El pueblo volvió a vagar abandonado por un mar de dudas, de arrepentimiento y rabia. Pero fue aquel día. Siglo 20, cerca del año 10. Llego al templo un soldado. Un hombre de fe y corazón dispuesto a sacar adelante al pueblo, aún hundido en la miseria por el abandono de los dioses pasados. Ese soldado, lleno de determinación y fuerza, cogió las riendas del olimpo, y de soldado, pasó a comandante. Junto a este soldado, el pueblo se sentía protegido, amado y seguro. Era un soldado noble, con la determinación de un marinero en alta mar frente a una tormenta, y el coraje de alguien curtido en mil batallas, con experiencia para guiar a su pueblo. Los años a cargo del noble soldado pasaron volando. Se lograron hazañas inimaginables para el resto de pueblos, con logros como las tres victorias en el cabo mediterráneo, la pradera británica y la llanura soviética. Pero como todo, un día el reinado del soldado, tras deslumbrar lo más potente que pudo cual cometa en la bóveda celeste, se apagó, y puso rumbo a tierras mediterráneas para levantar a otros pueblos con su grandeza.

 

Tras esto, el resto de los dioses que habían gobernado junto a él, buscaban desesperadamente un sustituto, alguien para dirigir al pueblo y darles un modelo a seguir, una causa por la que luchar. No hubo suerte. Fueron 4 años duros. El pueblo se sintió huérfano, sin energía nuevamente. Los dioses ancianos que aún seguían en el olimpo, desesperados, trajeron nuevos hombres para gobernar el templo. Eran hombres sin mucho renombre, pero con la misma determinación que un día tuvo aquel soldado que tantas alegrías trajo a su pueblo. Entre ellos, un delgado chico sudamericano con la potencia de un halcón, un espigado gigantón valón con la fuerza de una girafa, y un paladín desconocido, un showman capaz de invocar la magia más oscura y utilizarla a su antojo.

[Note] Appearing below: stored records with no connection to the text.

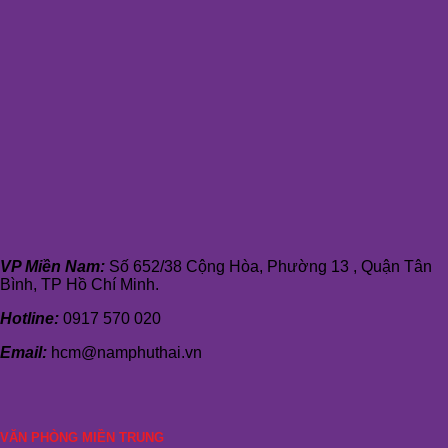
VP Miền Nam:
Số 652/38 Cộng Hòa, Phường 13 , Quận Tân
Bình, TP Hồ Chí Minh.
Hotline:
0917 570 020
Email:
hcm@namphuthai.vn
VĂN PHÒNG MIỀN TRUNG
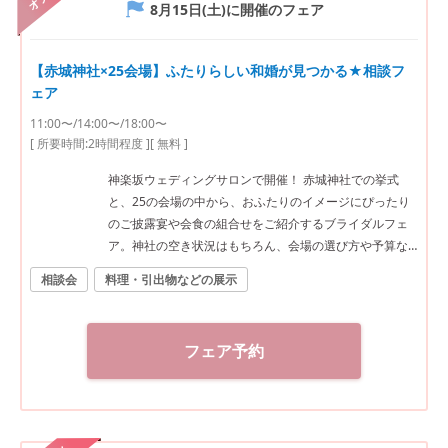
8月15日(土)
に開催のフェア
【赤城神社×25会場】ふたりらしい和婚が見つかる★相談フ
ェア
11:00〜/14:00〜/18:00〜
[ 所要時間:
2時間程度
]
[ 無料 ]
神楽坂ウェディングサロンで開催！ 赤城神社での挙式
と、25の会場の中から、おふたりのイメージにぴったり
のご披露宴や会食の組合せをご紹介するブライダルフェ
ア。神社の空き状況はもちろん、会場の選び方や予算な
ど、ご希望に合わせた“和”の結婚式をご提案いたします。
相談会
料理・引出物などの展示
神社結婚式のプロに何でもご相談下さい！ ◆神楽坂ウェ
ディングサロン（神社結婚式.jp）◆ 〒162-0825 東京都
新宿区神楽坂2-11 tel 03-6265-0866 11：00～20：00
フェア予約
（火曜定休） 【アクセス】 JR線「飯田橋駅」西口徒歩3
分／東京メトロ東西線・有楽町線・南北線、都営大江戸
線「飯田橋駅」B3出口徒歩1分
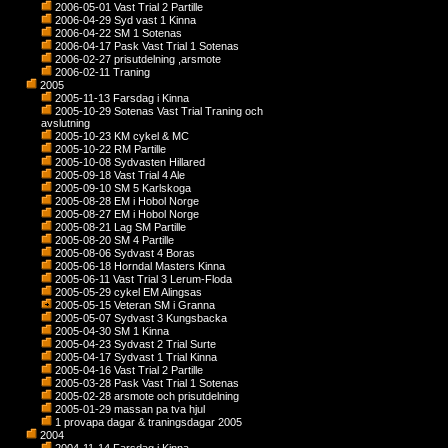
2006-05-01 Vast Trial 2 Partille
2006-04-29 Syd vast 1 Kinna
2006-04-22 SM 1 Sotenas
2006-04-17 Pask Vast Trial 1 Sotenas
2006-02-27 prisutdelning ,arsmote
2006-02-11 Traning
2005
2005-11-13 Farsdag i Kinna
2005-10-29 Sotenas Vast Trial Traning och
avslutning
2005-10-23 KM cykel & MC
2005-10-22 RM Partille
2005-10-08 Sydvasten Hillared
2005-09-18 Vast Trial 4 Ale
2005-09-10 SM 5 Karlskoga
2005-08-28 EM i Hobol Norge
2005-08-27 EM i Hobol Norge
2005-08-21 Lag SM Partille
2005-08-20 SM 4 Partille
2005-08-06 Sydvast 4 Boras
2005-06-18 Horndal Masters Kinna
2005-06-11 Vast Trial 3 Lerum-Floda
2005-05-29 cykel EM Alingsas
2005-05-15 Veteran SM i Granna
2005-05-07 Sydvast 3 Kungsbacka
2005-04-30 SM 1 Kinna
2005-04-23 Sydvast 2 Trial Surte
2005-04-17 Sydvast 1 Trial Kinna
2005-04-16 Vast Trial 2 Partille
2005-03-28 Pask Vast Trial 1 Sotenas
2005-02-28 arsmote och prisutdelning
2005-01-29 massan pa tva hjul
1 provapa dagar & traningsdagar 2005
2004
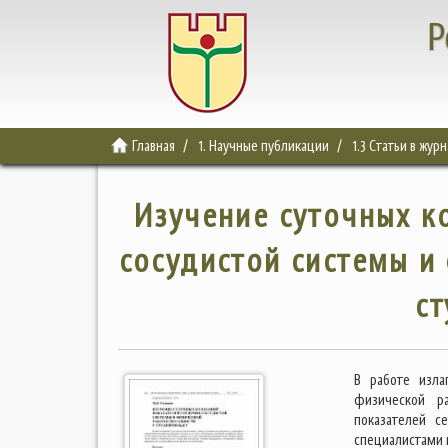
Р
Главная
1. Научные публикации
1.3 Статьи в жур
Изучение суточных к
сосудистой системы и
ст
В работе изла
физической ра
показателей с
специалистами 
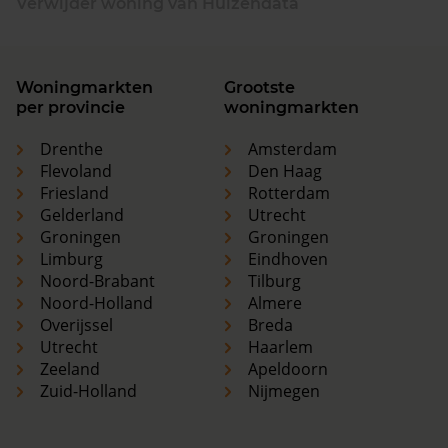
Verwijder woning van Huizendata
Woningmarkten
Grootste
per provincie
woningmarkten
Drenthe
Amsterdam
Flevoland
Den Haag
Friesland
Rotterdam
Gelderland
Utrecht
Groningen
Groningen
Limburg
Eindhoven
Noord-Brabant
Tilburg
Noord-Holland
Almere
Overijssel
Breda
Utrecht
Haarlem
Zeeland
Apeldoorn
Zuid-Holland
Nijmegen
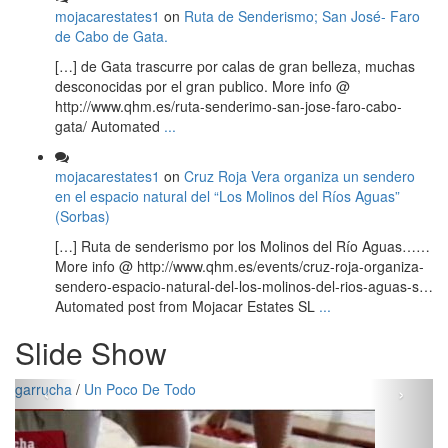
mojacarestates1
on
Ruta de Senderismo; San José- Faro
de Cabo de Gata.
[…] de Gata trascurre por calas de gran belleza, muchas
desconocidas por el gran publico. More info @
http://www.qhm.es/ruta-senderimo-san-jose-faro-cabo-
gata/ Automated
...
mojacarestates1
on
Cruz Roja Vera organiza un sendero
en el espacio natural del “Los Molinos del Ríos Aguas”
(Sorbas)
[…] Ruta de senderismo por los Molinos del Río Aguas……
More info @ http://www.qhm.es/events/cruz-roja-organiza-
sendero-espacio-natural-del-los-molinos-del-rios-aguas-s…
Automated post from Mojacar Estates SL
...
Slide Show
‹
›
rucha
/
Un Poco De Todo
carbone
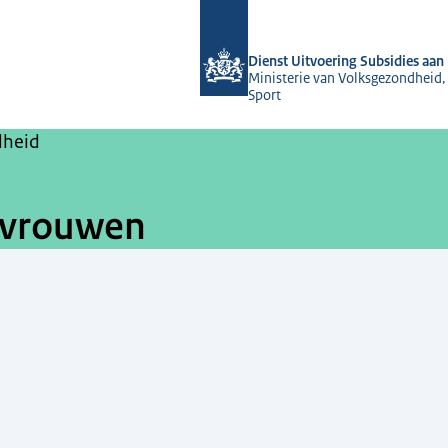
Naar de homepage van Dienst Uitvoeri
Dienst Uitvoering Subsidies aan 
Ministerie van Volksgezondheid,
Sport
dheid
svrouwen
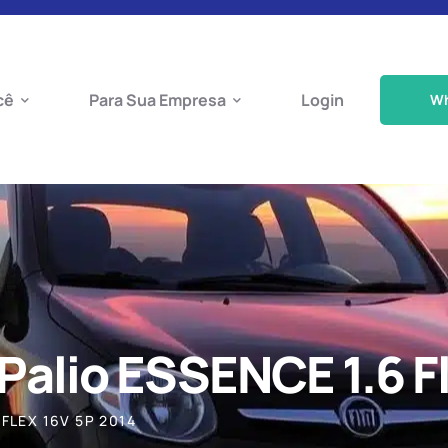
cê
Para Sua Empresa
Login
W
 Palio ESSENCE 1.6 F
 FLEX 16V 5P 2014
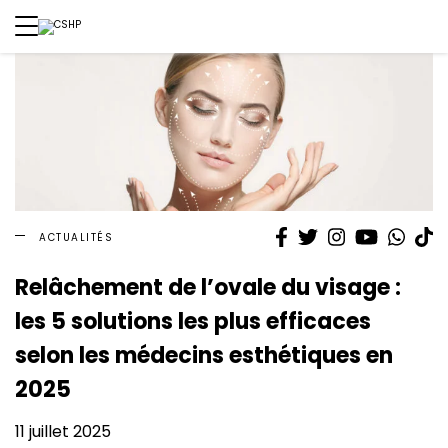
Facebook
Twitter
Instagram
YouTube
What
T
ACTUALITÉS
Relâchement de l’ovale du visage :
les 5 solutions les plus efficaces
selon les médecins esthétiques en
2025
11 juillet 2025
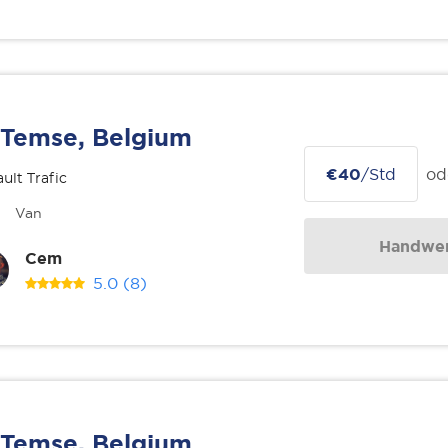
Temse, Belgium
€40
/Std
od
ult Trafic
Van
Handwer
Cem
5.0
(8)
Temse, Belgium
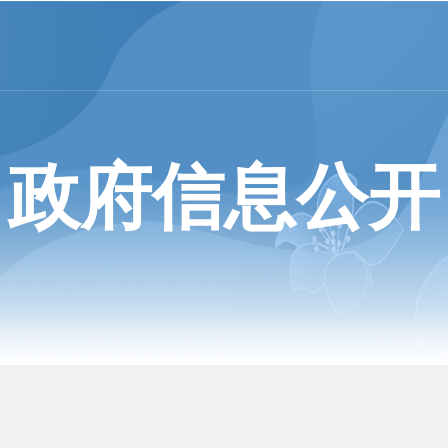
政府信息公开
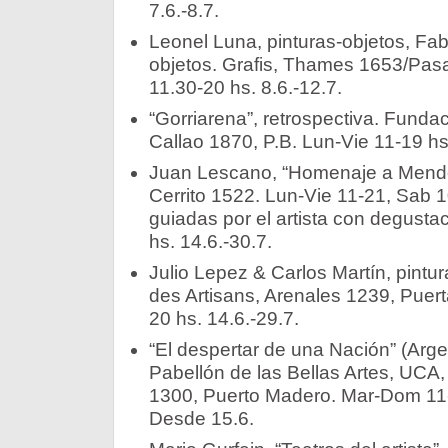
7.6.-8.7.
Leonel Luna, pinturas-objetos, Fab
objetos. Grafis, Thames 1653/Pas
11.30-20 hs. 8.6.-12.7.
“Gorriarena”, retrospectiva. Fund
Callao 1870, P.B. Lun-Vie 11-19 hs.
Juan Lescano, “Homenaje a Mendoz
Cerrito 1522. Lun-Vie 11-21, Sab 1
guiadas por el artista con degusta
hs. 14.6.-30.7.
Julio Lepez & Carlos Martín, pintu
des Artisans, Arenales 1239, Puert
20 hs. 14.6.-29.7.
“El despertar de una Nación” (Arge
Pabellón de las Bellas Artes, UCA,
1300, Puerto Madero. Mar-Dom 11-
Desde 15.6.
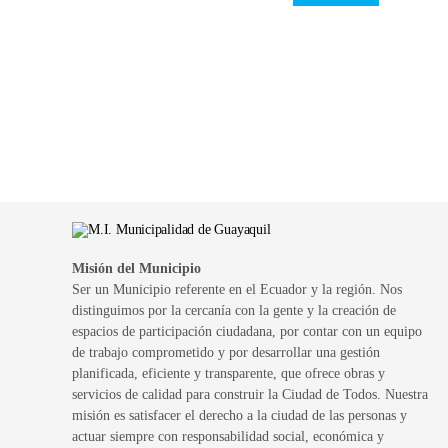
Misión del Municipio
Ser un Municipio referente en el Ecuador y la región. Nos
distinguimos por la cercanía con la gente y la creación de
espacios de participación ciudadana, por contar con un equipo
de trabajo comprometido y por desarrollar una gestión
planificada, eficiente y transparente, que ofrece obras y
servicios de calidad para construir la Ciudad de Todos. Nuestra
misión es satisfacer el derecho a la ciudad de las personas y
actuar siempre con responsabilidad social, económica y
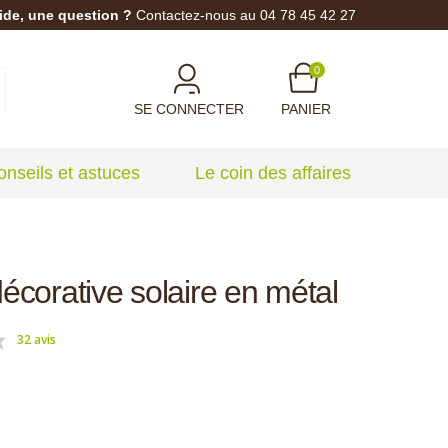
ide, une question ?
Contactez-nous au 04 78 45 42 27
0
SE CONNECTER
PANIER
onseils et astuces
Le coin des affaires
écorative solaire en métal
32 avis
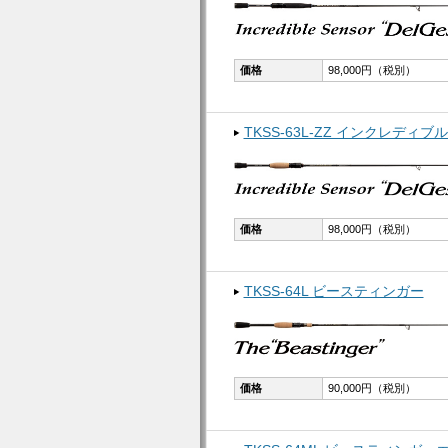
価格
98,000円（税別）
TKSS-63L-ZZ インクレデ
価格
98,000円（税別）
TKSS-64L ビースティンガー
価格
90,000円（税別）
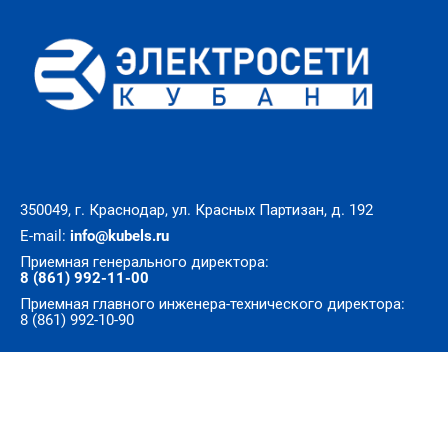
350049, г. Краснодар, ул. Красных Партизан, д. 192
E-mail:
info@kubels.ru
Приемная генерального директора:
8 (861) 992-11-00
Приемная главного инженера-технического директора:
8 (861) 992-10-90
© Все права защищены. АО «Электросети Кубани»
Разработка сайта — 72th.ru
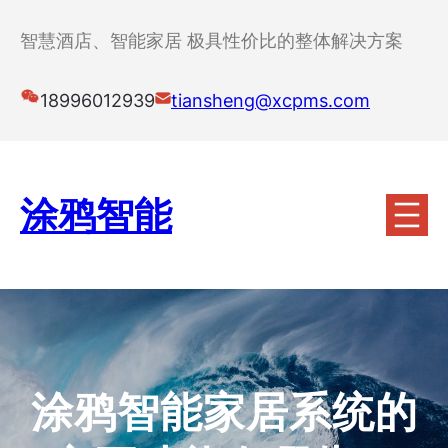
跳
至
智慧酒店、智能家居 极具性价比的整体解决方案
内
容
18996012939
tiansheng@xcpms.com
涂鸦智能
涂鸦智能家居系统的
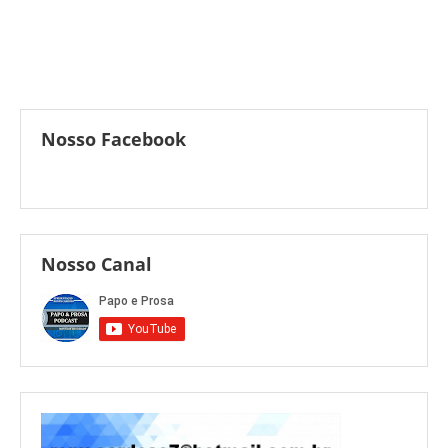
Nosso Facebook
Nosso Canal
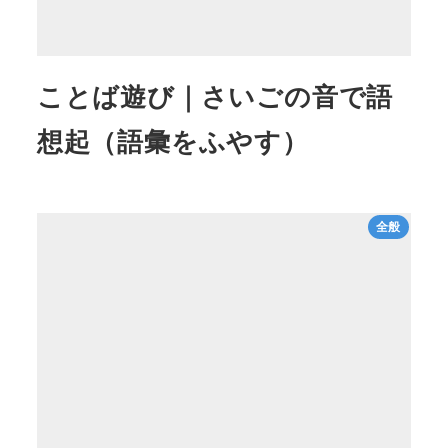
ことば遊び｜さいごの音で語
想起（語彙をふやす）
全般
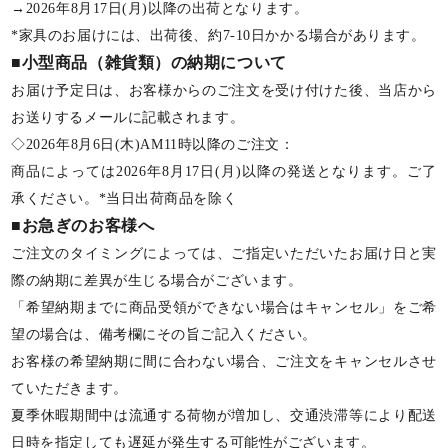
→2026年8月17日(月)以降の出荷となります。
*家具のお届けには、出荷後、約7-10日かかる場合があります。
■小型商品（雑貨類）の納期について
お届け予定日は、お客様からのご注文を受け付けた後、当店から
お送りするメールに記載されます。
◇2026年8月6日(木)AM11時以降のご注文：
商品によっては2026年8月17日(月)以降の発送となります。ご了
承ください。*当日出荷商品を除く
■お急ぎのお客様へ
ご注文のタイミングによっては、ご指定いただいたお届け日と実
際の納期に差異が生じる場合がございます。
「希望納期までに商品受領ができない場合はキャンセル」をご希
望の場合は、備考欄にその旨ご記入ください。
お客様の希望納期に間に合わない場合、ご注文をキャンセルさせ
ていただきます。
夏季休暇期間中は流通する荷物が増加し、交通渋滞等により配送
日時を指定しても遅延が発生する可能性がございます。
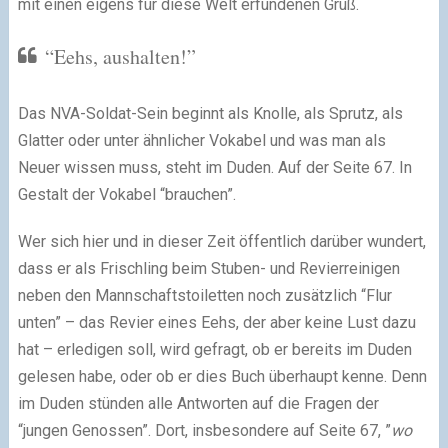
mit einen eigens für diese Welt erfundenen Gruß.
“Eehs, aushalten!”
Das NVA-Soldat-Sein beginnt als Knolle, als Sprutz, als
Glatter oder unter ähnlicher Vokabel und was man als
Neuer wissen muss, steht im Duden. Auf der Seite 67. In
Gestalt der Vokabel “brauchen”.
Wer sich hier und in dieser Zeit öffentlich darüber wundert,
dass er als Frischling beim Stuben- und Revierreinigen
neben den Mannschaftstoiletten noch zusätzlich “Flur
unten” – das Revier eines Eehs, der aber keine Lust dazu
hat – erledigen soll, wird gefragt, ob er bereits im Duden
gelesen habe, oder ob er dies Buch überhaupt kenne. Denn
im Duden stünden alle Antworten auf die Fragen der
“jungen Genossen”. Dort, insbesondere auf Seite 67, ”
wo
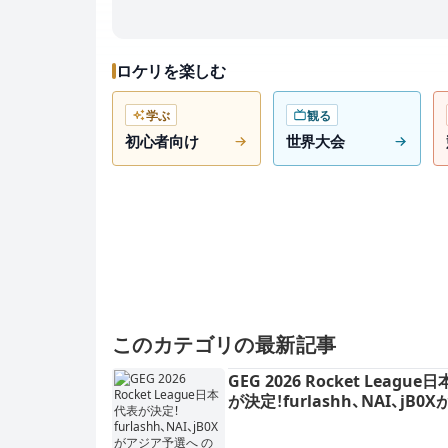
ロケリを楽しむ
学ぶ
観る
初心者向け
世界大会
このカテゴリの最新記事
GEG 2026 Rocket League
が決定！furlashh、NAI、jB0
ア予選へ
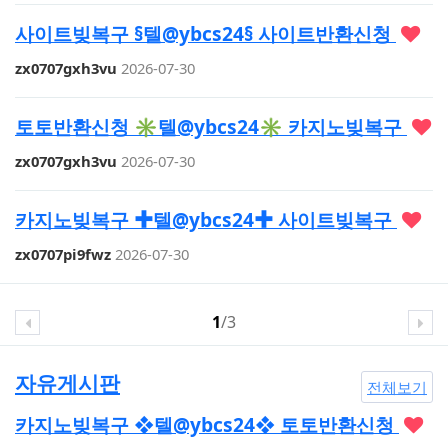
사이트빚복구 §텔@ybcs24§ 사이트반환신청
zx0707gxh3vu
2026-07-30
토토반환신청 ✳텔@ybcs24✳ 카지노빚복구
zx0707gxh3vu
2026-07-30
카지노빚복구 ✚텔@ybcs24✚ 사이트빚복구
zx0707pi9fwz
2026-07-30
1
/3
자유게시판
전체보기
카지노빚복구 ❖텔@ybcs24❖ 토토반환신청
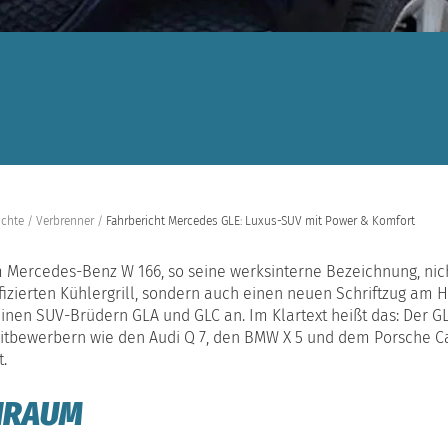
ichte
Verbrenner
Fahrbericht Mercedes GLE: Luxus-SUV mit Power & Komfort
 Mercedes-Benz W 166, so seine werksinterne Bezeichnung, nich
zierten Kühlergrill, sondern auch einen neuen Schriftzug am 
inen SUV-Brüdern GLA und GLC an. Im Klartext heißt das: Der GL
itbewerbern wie den Audi Q 7, den BMW X 5 und dem Porsche Ca
.
NRAUM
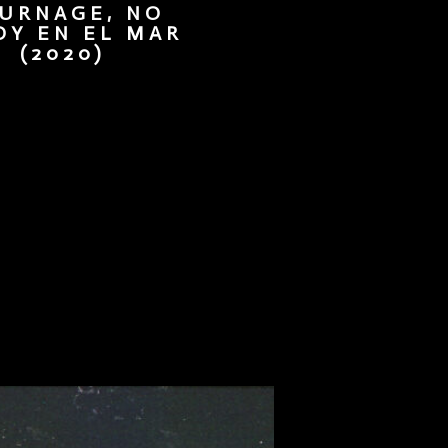
URNAGE, NO
OY EN EL MAR
(2020)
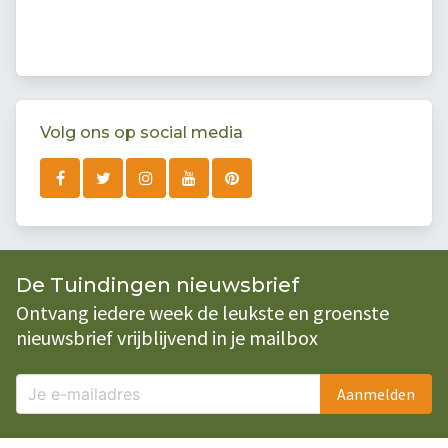
Volg ons op social media
De Tuindingen nieuwsbrief
Ontvang iedere week de leukste en groenste
nieuwsbrief vrijblijvend in je mailbox
Aanmelden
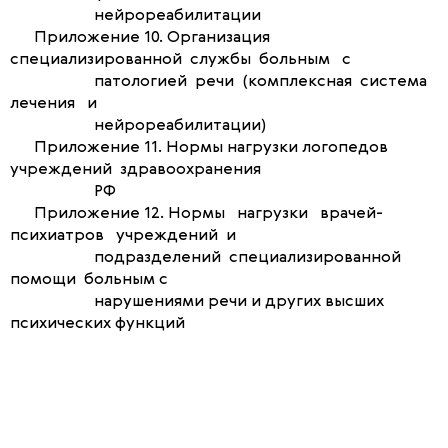
нейрореабилитации
Приложение 10. Организация
специализированной службы больным с
патологией речи (комплексная система
лечения и
нейрореабилитации)
Приложение 11. Нормы нагрузки логопедов
учреждений здравоохранения
РФ
Приложение 12. Нормы нагрузки врачей-
психиатров учреждений и
подразделений специализированной
помощи больным с
нарушениями речи и других высших
психических функций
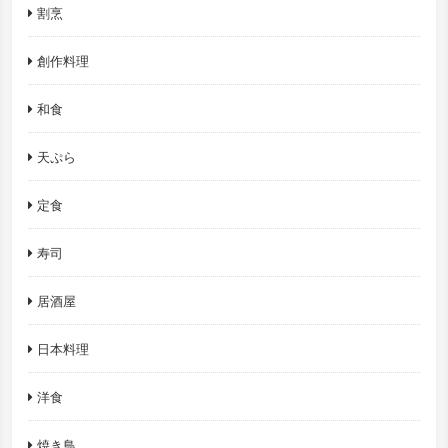
割烹
創作料理
和食
天ぷら
定食
寿司
居酒屋
日本料理
洋食
焼き鳥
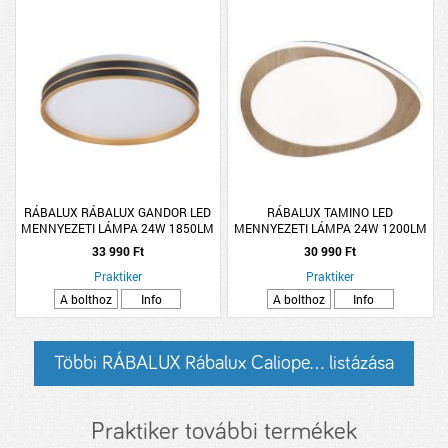
RÁBALUX RÁBALUX GANDOR LED
RÁBALUX TAMINO LED
MENNYEZETI LÁMPA 24W 1850LM
MENNYEZETI LÁMPA 24W 1200LM
3000-6500K IP20 39CM FEKETE
4000K IP20 45CM BÜKK
33 990 Ft
30 990 Ft
Praktiker
Praktiker
A bolthoz
Info
A bolthoz
Info
Többi RÁBALUX Rábalux Caliope... listázása
Praktiker további termékek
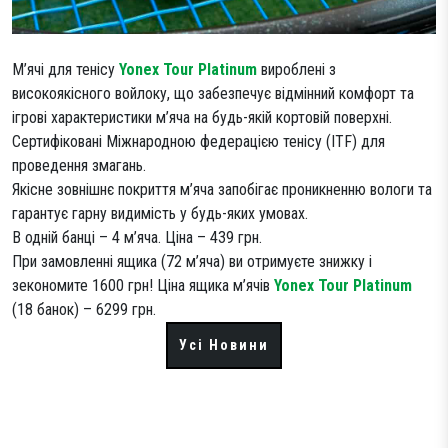
М’ячі для тенісу
Yonex Tour Platinum
вироблені з
високоякісного войлоку, що забезпечує відмінний комфорт та
ігрові характеристики м’яча на будь-якій кортовій поверхні.
Сертифіковані Міжнародною федерацією тенісу (ITF) для
проведення змагань.
Якісне зовнішнє покриття м’яча запобігає проникненню вологи та
гарантує гарну видимість у будь-яких умовах.
В одній банці – 4 м’яча. Ціна – 439 грн.
При замовленні ящика (72 м’яча) ви отримуєте знижку і
зекономите 1600 грн! Ціна ящика м’ячів
Yonex Tour Platinum
(18 банок) – 6299 грн.
Усі Новини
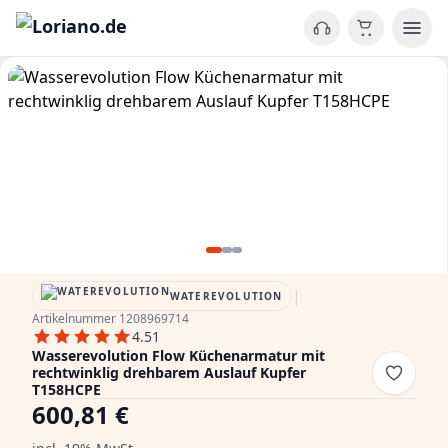
|
WATEREVOLUTION
Artikelnummer 1208969714
4.51
Wasserevolution Flow Küchenarmatur mit
rechtwinklig drehbarem Auslauf Kupfer
T158HCPE
600,81 €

Bajo el mando de estos nuevos caballeros, el pueblo se agarró al hilo de esperanza que estos les traían. Tras mucho esfuerzo de los guardianes del olimpo y sus nuevos compañeros, el pueblo prosperó, y volvió a parecerse a lo que fue con aquel comandante que tanto echaban de menos.

 

El período de prosperidad por fin, después de tantos años, se instauró. Pero recientemente, debido a la popularidad del olimpo del templo, varios nuevos y codiciosos dioses han ido incorporándose a la causa. En general, contando con todo el apoyo y júbilo del pueblo. Estos nuevos dioses, han comenzado a prometer riquezas y prosperidad a su pueblo, recordando a aquellos dioses que un día hicieron lo mismo, para luego, cuando la situación en el templo se pusiese complicada, desaparecer dejando a su pueblo huérfano y sin rumbo. Aun así, esto no parece importar mucho al pueblo, quien está volviendo a creer en las promesas de los dioses, ignorando la frase que su creador, Don Santiago, les dijo una vez: “El pueblo que no conoce su historia, está condenado a repetirla”.

 

José García-Quintián Ramonde N7 1B. 30 de enero de 2025.